## EXERCISE INSTRUCTIONS
Please give back all the records exactly, but keep the pictures out.

## SUPPLIED RECORDS
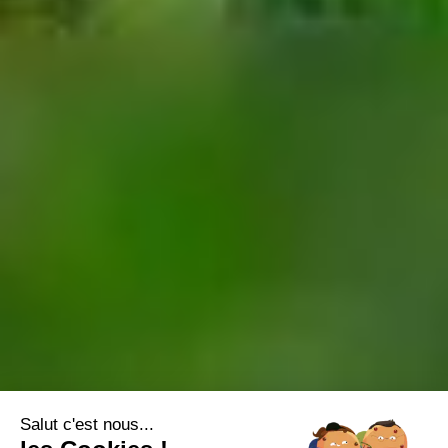
Salut c'est nous...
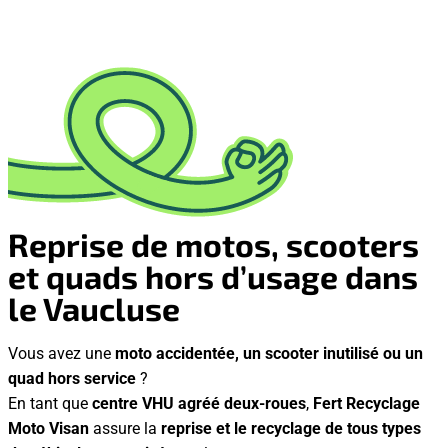
Reprise de motos, scooters
et quads hors d’usage dans
le Vaucluse
Vous avez une
moto accidentée, un scooter inutilisé ou un
quad hors service
?
En tant que
centre VHU agréé deux-roues
,
Fert Recyclage
Moto Visan
assure la
reprise et le recyclage de tous types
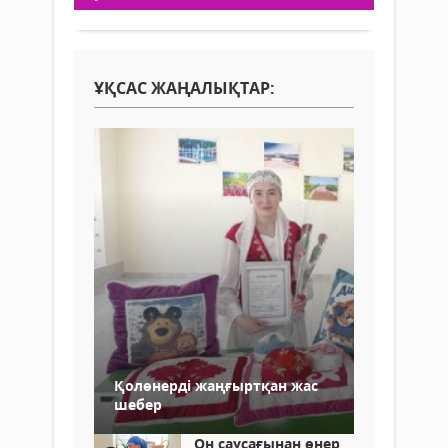
ҰҚСАС ЖАҢАЛЫҚТАР:
Қолөнерді жаңғыртқан жас
шебер
Он саусағынан өнер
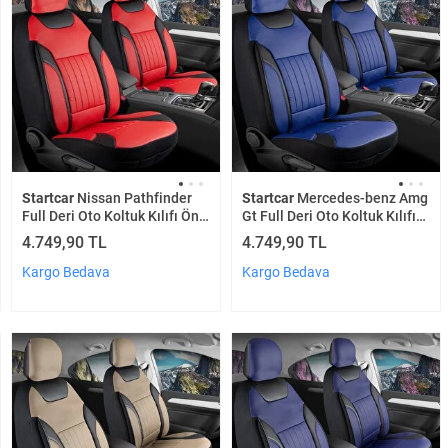
Startcar
Nissan Pathfinder
Startcar
Mercedes-benz Amg
Full Deri Oto Koltuk Kılıfı Ön
Gt Full Deri Oto Koltuk Kılıfı
Arka Set Kırmızı Edition Scr
Ön Arka Set Mavi Edition Scr
4.749,90 TL
4.749,90 TL
Kargo Bedava
Kargo Bedava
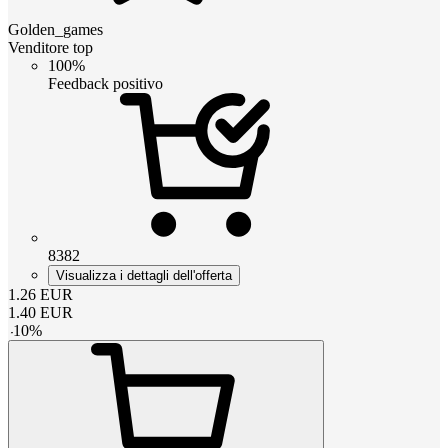
Golden_games
Venditore top
100%
Feedback positivo
8382
Visualizza i dettagli dell'offerta
1.26
EUR
1.40
EUR
-
10
%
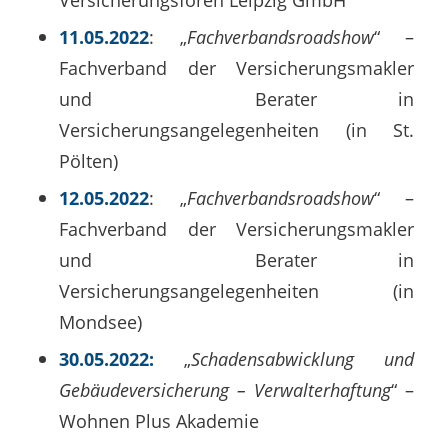
11.05.2022
: „
Fachverbandsroadshow
“ –
Fachverband der Versicherungsmakler
und Berater in
Versicherungsangelegenheiten (in St.
Pölten)
12.05.2022
: „
Fachverbandsroadshow
“ –
Fachverband der Versicherungsmakler
und Berater in
Versicherungsangelegenheiten (in
Mondsee)
30.05.2022:
„
Schadensabwicklung und
Gebäudeversicherung – Verwalterhaftung
“ –
Wohnen Plus Akademie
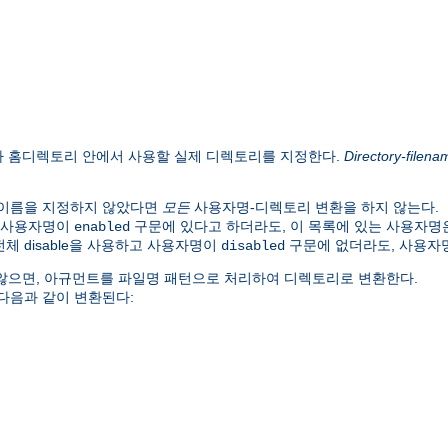
자 홈디렉토리 안에서 사용할 실제 디렉토리를 지정한다.
Directory-filena
 이름을 지정하지 않았다면
모든
사용자명-디렉토리 변환을 하지 않는다.
. 사용자명이
구문에 있다고 하더라도, 이 목록에 있는 사용자명
enabled
체 disable을 사용하고 사용자명이
구문에 없더라도, 사용자
disabled
않으면, 아규먼트를 파일명 패턴으로 처리하여 디렉토리로 변환한다.
 다음과 같이 변환된다:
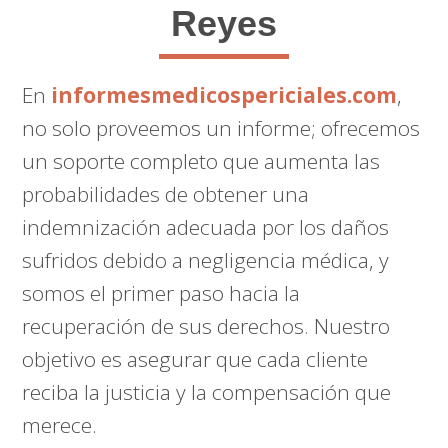
Reyes
En
informesmedicospericiales.com
,
no solo proveemos un informe; ofrecemos
un soporte completo que aumenta las
probabilidades de obtener una
indemnización adecuada por los daños
sufridos debido a negligencia médica, y
somos el primer paso hacia la
recuperación de sus derechos. Nuestro
objetivo es asegurar que cada cliente
reciba la justicia y la compensación que
merece.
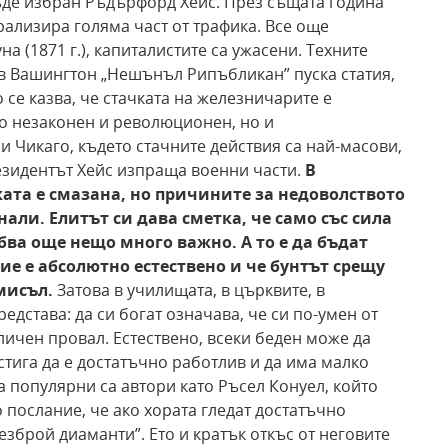
 бъде избран Ръдърфорд Хейс. През същата година
рализира голяма част от трафика. Все още
 (1871 г.), капиталистите са ужасени. Техните
в Вашингтон „Нешънъл Рипъбликан” пуска статия,
 се казва, че стачката на железничарите е
о незаконен и революционен, но и
и Чикаго, където стачните действия са най-масови,
резидентът Хейс изпраща военни части.
В
ката е смазана, но причините за недоволството
нали.
Елитът си дава сметка, че само със сила
бва още
нещо много важно. А то е да бъдат
ие е абсолютно
естествено и че бунтът срещу
омисъл.
Затова в училищата, в църквите, в
дстава: да си богат означава, че си по-умен от
 личен провал. Естествено, всеки беден може да
стига да е достатъчно работлив и да има малко
а популярни са автори като Ръсел Конуел, който
 послание, че ако хората гледат достатъчно
езброй диаманти”. Ето и кратък откъс от неговите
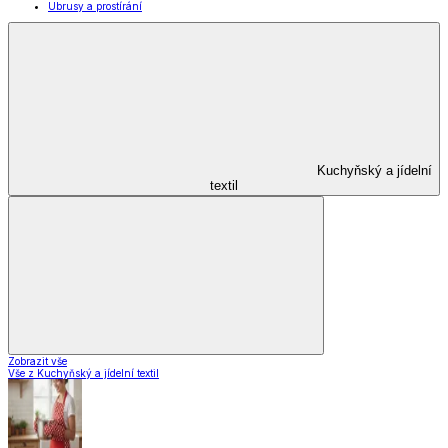
Ubrusy a prostírání
Kuchyňský a jídelní
textil
Zobrazit vše
Vše z Kuchyňský a jídelní textil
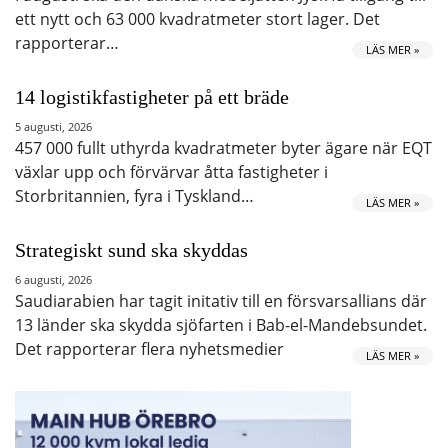
ett nytt och 63 000 kvadratmeter stort lager. Det
rapporterar…
LÄS MER »
14 logistikfastigheter på ett bräde
5 augusti, 2026
457 000 fullt uthyrda kvadratmeter byter ägare när EQT
växlar upp och förvärvar åtta fastigheter i
Storbritannien, fyra i Tyskland…
LÄS MER »
Strategiskt sund ska skyddas
6 augusti, 2026
Saudiarabien har tagit initativ till en försvarsallians där
13 länder ska skydda sjöfarten i Bab-el-Mandebsundet.
Det rapporterar flera nyhetsmedier
LÄS MER »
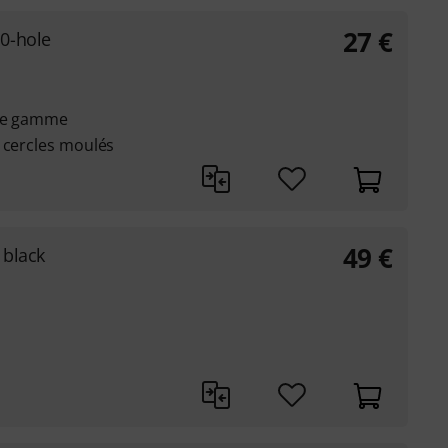
27
€
0-hole
 de gamme
 cercles moulés
49
€
 black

## RESULT FOR THIS EXERCISE
Salut c'est nous...
Reprise de motos, scooters
et quads hors d’usage dans
le Vaucluse
Vous avez une
moto accidentée, un scooter inutilisé ou un
quad hors service
?
En tant que
centre VHU agréé deux-roues
,
Fert Recyclage
Moto Visan
assure la
reprise et le recyclage de tous types
ҰҚСАС ЖАҢАЛЫҚТАР:
Қолөнерді жаңғыртқан жас
шебер
Он саусағынан өнер
Startcar
Nissan Pathfinder
Startcar
Mercedes-benz Amg
Full Deri Oto Koltuk Kılıfı Ön
Gt Full Deri Oto Koltuk Kılıfı
Arka Set Kırmızı Edition Scr
Ön Arka Set Mavi Edition Scr
4.749,90 TL
4.749,90 TL
Kargo Bedava
Kargo Bedava
Golden_games
Venditore top
100%
Feedback positivo
8382
Visualizza i dettagli dell'offerta
1.26
EUR
1.40
EUR
-
10
%
11.05.2022
: „
Fachverbandsroadshow
“ –
Fachverband der Versicherungsmakler
und Berater in
Versicherungsangelegenheiten (in St.
Pölten)
12.05.2022
: „
Fachverbandsroadshow
“ –
Fachverband der Versicherungsmakler
und Berater in
Versicherungsangelegenheiten (in
Mondsee)
30.05.2022:
„
Schadensabwicklung und
Gebäudeversicherung – Verwalterhaftung
“ –
Wohnen Plus Akademie
자 홈디렉토리 안에서 사용할 실제 디렉토리를 지정한다.
Directory-filena
 이름을 지정하지 않았다면
모든
사용자명-디렉토리 변환을 하지 않는다.
. 사용자명이
구문에 있다고 하더라도, 이 목록에 있는 사용자명
enabled
체 disable을 사용하고 사용자명이
구문에 없더라도, 사용자
disabled
않으면, 아규먼트를 파일명 패턴으로 처리하여 디렉토리로 변환한다.
 다음과 같이 변환된다:
Reyes
En
informesmedicospericiales.com
,
no solo proveemos un informe; ofrecemos
un soporte completo que aumenta las
probabilidades de obtener una
indemnización adecuada por los daños
sufridos debido a negligencia médica, y
somos el primer paso hacia la
recuperación de sus derechos. Nuestro
objetivo es asegurar que cada cliente
reciba la justicia y la compensación que
merece.
 бъде избран Ръдърфорд Хейс. През същата година
рализира голяма част от трафика. Все още
 (1871 г.), капиталистите са ужасени. Техните
в Вашингтон „Нешънъл Рипъбликан” пуска статия,
 се казва, че стачката на железничарите е
о незаконен и революционен, но и
и Чикаго, където стачните действия са най-масови,
резидентът Хейс изпраща военни части.
В
ката е смазана, но причините за недоволството
нали.
Елитът си дава сметка, че само със сила
бва още
нещо много важно. А то е да бъдат
ие е абсолютно
естествено и че бунтът срещу
омисъл.
Затова в училищата, в църквите, в
дстава: да си богат означава, че си по-умен от
 личен провал. Естествено, всеки беден може да
стига да е достатъчно работлив и да има малко
а популярни са автори като Ръсел Конуел, който
 послание, че ако хората гледат достатъчно
езброй диаманти”. Ето и кратък откъс от неговите
Ubrusy a prostírání
Kuchyňský a jídelní
textil
Zobrazit vše
Vše z Kuchyňský a jídelní textil
ett nytt och 63 000 kvadratmeter stort lager. Det
rapporterar…
LÄS MER »
14 logistikfastigheter på ett bräde
5 augusti, 2026
457 000 fullt uthyrda kvadratmeter byter ägare när EQT
växlar upp och förvärvar åtta fastigheter i
Storbritannien, fyra i Tyskland…
LÄS MER »
Strategiskt sund ska skyddas
6 augusti, 2026
Saudiarabien har tagit initativ till en försvarsallians där
13 länder ska skydda sjöfarten i Bab-el-Mandebsundet.
Det rapporterar flera nyhetsmedier
LÄS MER »
27
€
0-hole
 de gamme
 cercles moulés
49
€
 black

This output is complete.